## WORK REQUIRED
Scan the records below and copy every line that contains the string "munkanap".

..............................

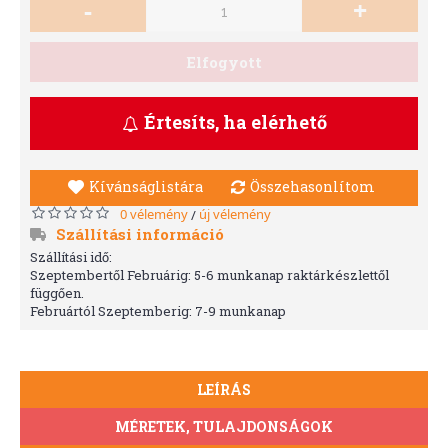
-
+
Elfogyott
Értesíts, ha elérhető
Kívánságlistára
Összehasonlítom
0 vélemény
új vélemény
/
Szállítási információ
Szállítási idő:
Szeptembertől Februárig: 5-6 munkanap raktárkészlettől
függően.
Februártól Szeptemberig: 7-9 munkanap
LEÍRÁS
MÉRETEK, TULAJDONSÁGOK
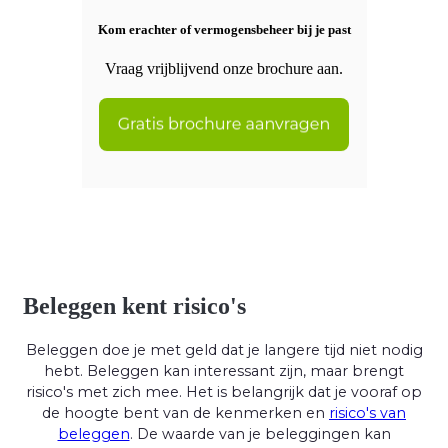
Kom erachter of vermogensbeheer bij je past
Vraag vrijblijvend onze brochure aan.
Beleggen kent risico's
Beleggen doe je met geld dat je langere tijd niet nodig
hebt. Beleggen kan interessant zijn, maar brengt
risico's met zich mee. Het is belangrijk dat je vooraf op
de hoogte bent van de kenmerken en
risico's van
beleggen
. De waarde van je beleggingen kan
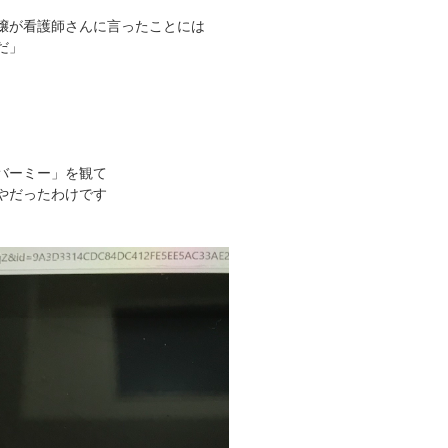
嬢が看護師さんに言ったことには
だ」
バーミー」を観て
やだったわけです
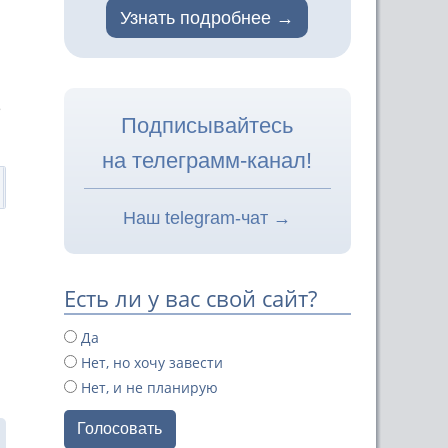
Узнать подробнее
е
Подписывайтесь
на телеграмм-канал!
Наш telegram-чат →
Есть ли у вас свой сайт?
Да
Нет, но хочу завести
Нет, и не планирую
Голосовать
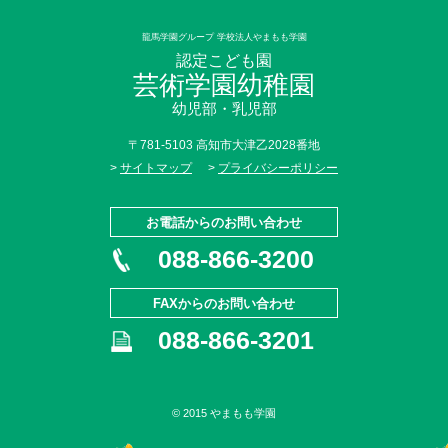
龍馬学園グループ 学校法人やまもも学園
認定こども園
芸術学園幼稚園
幼児部・乳児部
〒781-5103 高知市大津乙2028番地
>
サイトマップ
>
プライバシーポリシー
お電話からのお問い合わせ
088-866-3200
FAXからのお問い合わせ
088-866-3201
© 2015 やまもも学園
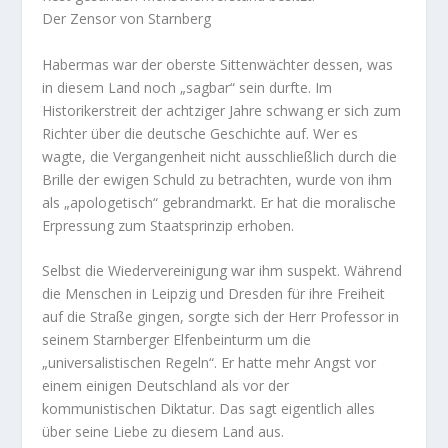
Der Zensor von Starnberg
Habermas war der oberste Sittenwächter dessen, was
in diesem Land noch „sagbar“ sein durfte. Im
Historikerstreit der achtziger Jahre schwang er sich zum
Richter über die deutsche Geschichte auf. Wer es
wagte, die Vergangenheit nicht ausschließlich durch die
Brille der ewigen Schuld zu betrachten, wurde von ihm
als „apologetisch“ gebrandmarkt. Er hat die moralische
Erpressung zum Staatsprinzip erhoben.
Selbst die Wiedervereinigung war ihm suspekt. Während
die Menschen in Leipzig und Dresden für ihre Freiheit
auf die Straße gingen, sorgte sich der Herr Professor in
seinem Starnberger Elfenbeinturm um die
„universalistischen Regeln“. Er hatte mehr Angst vor
einem einigen Deutschland als vor der
kommunistischen Diktatur. Das sagt eigentlich alles
über seine Liebe zu diesem Land aus.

..............................

## WRITTEN REPLY
Szeptembertől Februárig: 5-6 munkanap raktárkészlettől
Februártól Szeptemberig: 7-9 munkanap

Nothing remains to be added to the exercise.